From an employee perspective, the frequency and bulk of virtual meetings has contributed to a significant portion of those being disengaged. Zoom fatigue is a real factor, as 48% of executives admit the reason why many employees are not being as involved is due to too many meetings. For many workers, superfluous meetings are also a large issue, as some meetings are viewed as being a waste of time and many simply could have been able to be communicated through email.

This in turn is leading to many remote employees falling behind their in-office counterparts, and it is illustrated by the way executives think. Of the decision-makers surveyed, 94% believe that the remote workers are disadvantaged compared to those in-person employees and this has led to fewer opportunities for employees operating virtually.

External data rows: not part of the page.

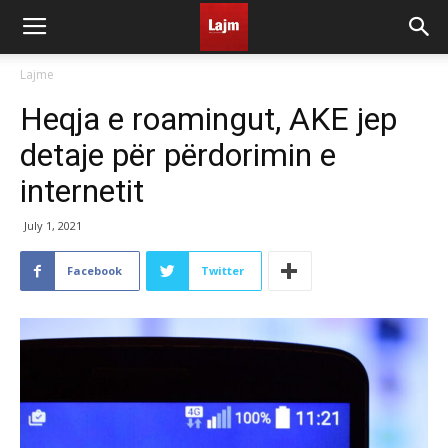
Lajme
Heqja e roamingut, AKE jep
detaje për përdorimin e
internetit
July 1, 2021
Facebook
Twitter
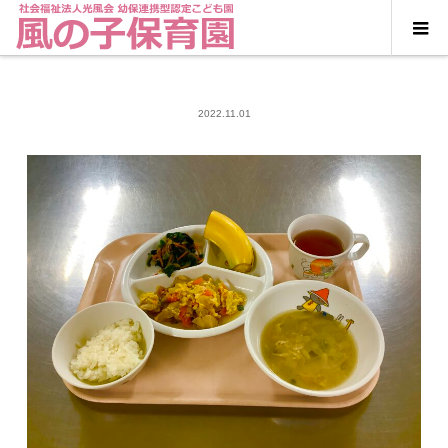
2022.11.01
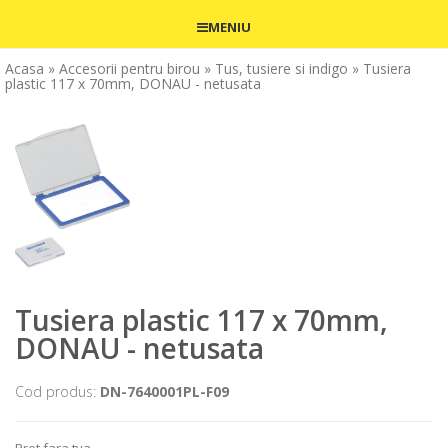
MENIU
Acasa
» Accesorii pentru birou
» Tus, tusiere si indigo
» Tusiera
plastic 117 x 70mm, DONAU - netusata
Tusiera plastic 117 x 70mm,
DONAU - netusata
Cod produs:
DN-7640001PL-F09
Pret fara tva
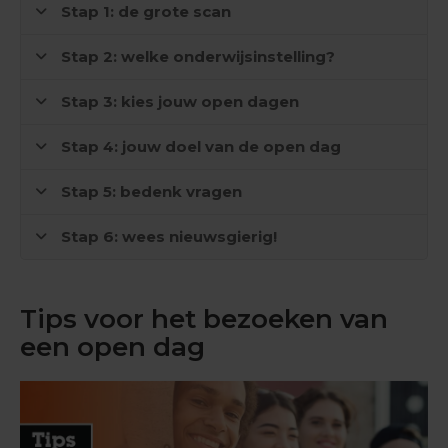
Stap 1: de grote scan
i
p
s
Stap 2: welke onderwijsinstelling?
O
Stap 3: kies jouw open dagen
e
f
e
Stap 4: jouw doel van de open dag
n
e
Stap 5: bedenk vragen
x
a
m
Stap 6: wees nieuwsgierig!
e
n
s
Tips voor het bezoeken van
E
een open dag
c
o
n
o
m
i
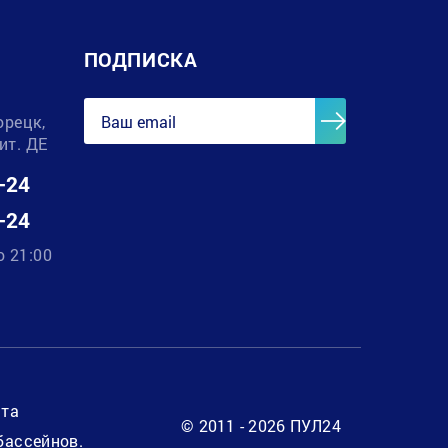
ПОДПИСКА
орецк,
лит. ДЕ
-24
-24
о 21:00
нта
© 2011 - 2026 ПУЛ24
бассейнов.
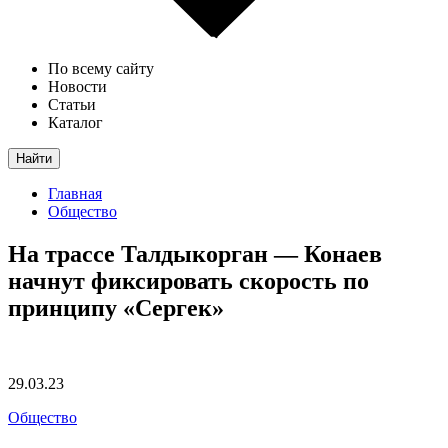
По всему сайту
Новости
Статьи
Каталог
Найти
Главная
Общество
На трассе Талдыкорган — Конаев
начнут фиксировать скорость по
принципу «Сергек»
29.03.23
Общество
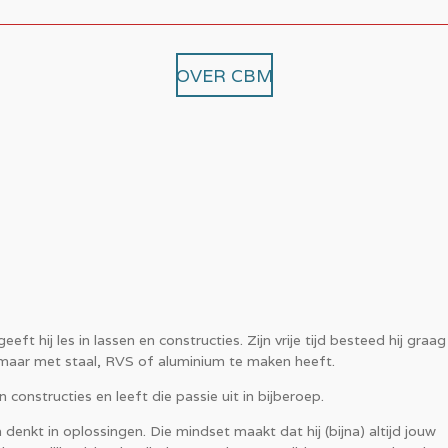
OVER CBM
eft hij les in lassen en constructies. Zijn vrije tijd besteed hij graa
 maar met staal, RVS of aluminium te maken heeft.
n constructies en leeft die passie uit in bijberoep.
denkt in oplossingen. Die mindset maakt dat hij (bijna) altijd jouw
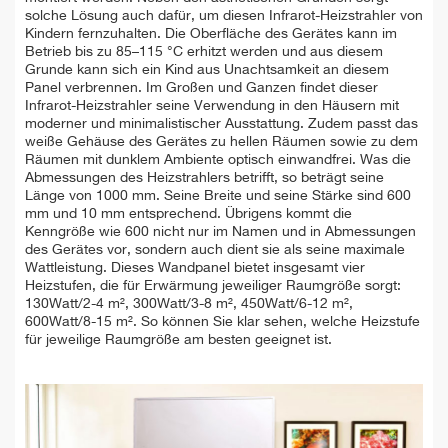
solche Lösung auch dafür, um diesen Infrarot-Heizstrahler von
Kindern fernzuhalten. Die Oberfläche des Gerätes kann im
Betrieb bis zu 85–115 °C erhitzt werden und aus diesem
Grunde kann sich ein Kind aus Unachtsamkeit an diesem
Panel verbrennen. Im Großen und Ganzen findet dieser
Infrarot-Heizstrahler seine Verwendung in den Häusern mit
moderner und minimalistischer Ausstattung. Zudem passt das
weiße Gehäuse des Gerätes zu hellen Räumen sowie zu dem
Räumen mit dunklem Ambiente optisch einwandfrei. Was die
Abmessungen des Heizstrahlers betrifft, so beträgt seine
Länge von 1000 mm. Seine Breite und seine Stärke sind 600
mm und 10 mm entsprechend. Übrigens kommt die
Kenngröße wie 600 nicht nur im Namen und in Abmessungen
des Gerätes vor, sondern auch dient sie als seine maximale
Wattleistung. Dieses Wandpanel bietet insgesamt vier
Heizstufen, die für Erwärmung jeweiliger Raumgröße sorgt:
130Watt/2-4 m², 300Watt/3-8 m², 450Watt/6-12 m²,
600Watt/8-15 m². So können Sie klar sehen, welche Heizstufe
für jeweilige Raumgröße am besten geeignet ist.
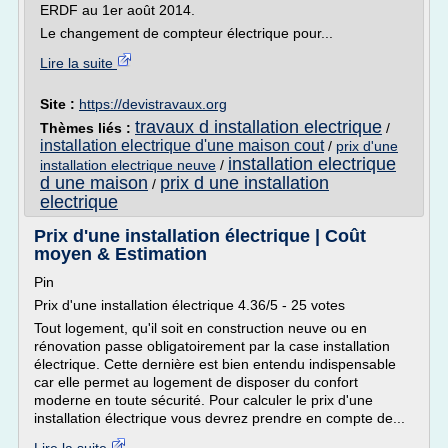
ERDF au 1er août 2014.
Le changement de compteur électrique pour...
Lire la suite
Site :
https://devistravaux.org
travaux d installation electrique
Thèmes liés :
/
installation electrique d'une maison cout
/
prix d'une
installation electrique
installation electrique neuve
/
d une maison
prix d une installation
/
electrique
Prix d'une installation électrique | Coût
moyen & Estimation
Pin
Prix d'une installation électrique 4.36/5 - 25 votes
Tout logement, qu'il soit en construction neuve ou en
rénovation passe obligatoirement par la case installation
électrique. Cette dernière est bien entendu indispensable
car elle permet au logement de disposer du confort
moderne en toute sécurité. Pour calculer le prix d'une
installation électrique vous devrez prendre en compte de...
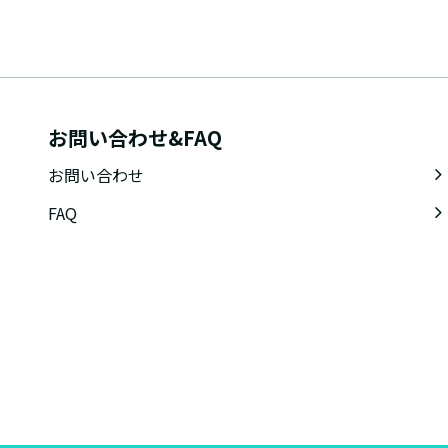
お問い合わせ&FAQ
お問い合わせ
FAQ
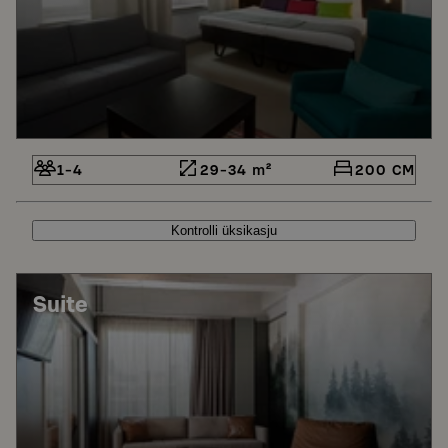
1-4
29-34 m²
200 CM
Kontrolli üksikasju
Suite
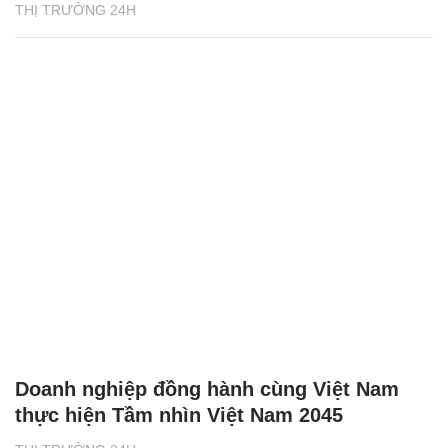
THỊ TRƯỜNG 24H
Doanh nghiệp đồng hành cùng Việt Nam
thực hiện Tầm nhìn Việt Nam 2045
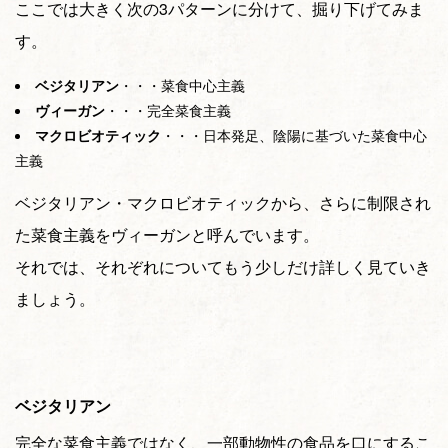
ここでは大きく次の3パターンに分けて、掘り下げてみま
す。
ベジタリアン
・・・菜食中心主義
ヴィーガン
・・・完全菜食主義
マクロビオティック
・・・日本発足、陰陽に基づいた菜食中心
主義
ベジタリアン・マクロビオティックから、さらに制限され
た菜食主義をヴィーガンと呼んでいます。
それでは、それぞれについてもう少しだけ詳しく見ていき
ましょう。
ベジタリアン
完全な菜食主義ではなく、一部動物性の食品を口にするこ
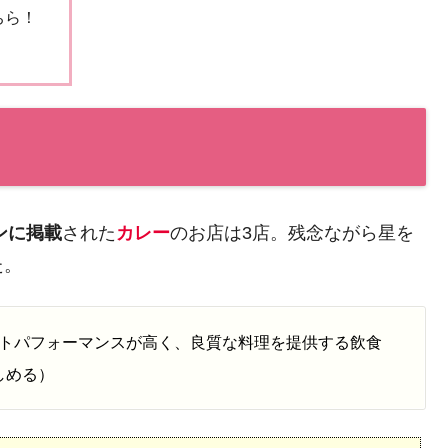
ちら！
め
ンに掲載
された
カレー
のお店は3店。残念ながら星を
た。
トパフォーマンスが高く、良質な料理を提供する飲食
しめる）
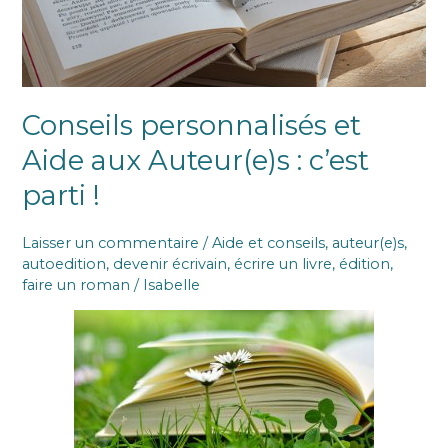
!
Conseils personnalisés et
Aide aux Auteur(e)s : c’est
parti !
Laisser un commentaire
/
Aide et conseils
,
auteur(e)s
,
autoedition
,
devenir écrivain
,
écrire un livre
,
édition
,
faire un roman
/
Isabelle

SEE: The COVID-19 gender gap: Why women are leaving their jobs and how to get them back to work (free PDF) (TechRepublic)

Ways to get virtual employees more involved

Three steps suggested in the study included:

  1. Highlighting employees individual accomplishments
  2. Providing direct feedback on performance
  3. Investing in making virtual tools more accessible

Some of the potential fixes for these issues are simple, but require an honest evaluation of what organizations can do better. For example, cutting down on the number of virtual meetings and being communicative via email or through work channels like Slack and Microsoft Teams can mitigate some of the Zoom fatigue seen from remote employees. Of those surveyed, 54% say their company employs official channels such as Slack or Teams, so brief messages can be disseminated via these channels rather than booking yet another meeting.

All companies surveyed said they have taken greater steps to get both in-person and remote workers on the same page since the start of the pandemic, and these steps need to be continuously taken to keep all employees on a level playing field. Half of executives surveyed do say remote workers need to take further steps to remain engaged however, and 50% said they required additional training for remote collaboration.

While executives do deserve some of the blame in keeping employees engaged no matter where they are based, it is imperative that both organizations and workers strive to iron out any issues when it comes to putting all employees on equal footing.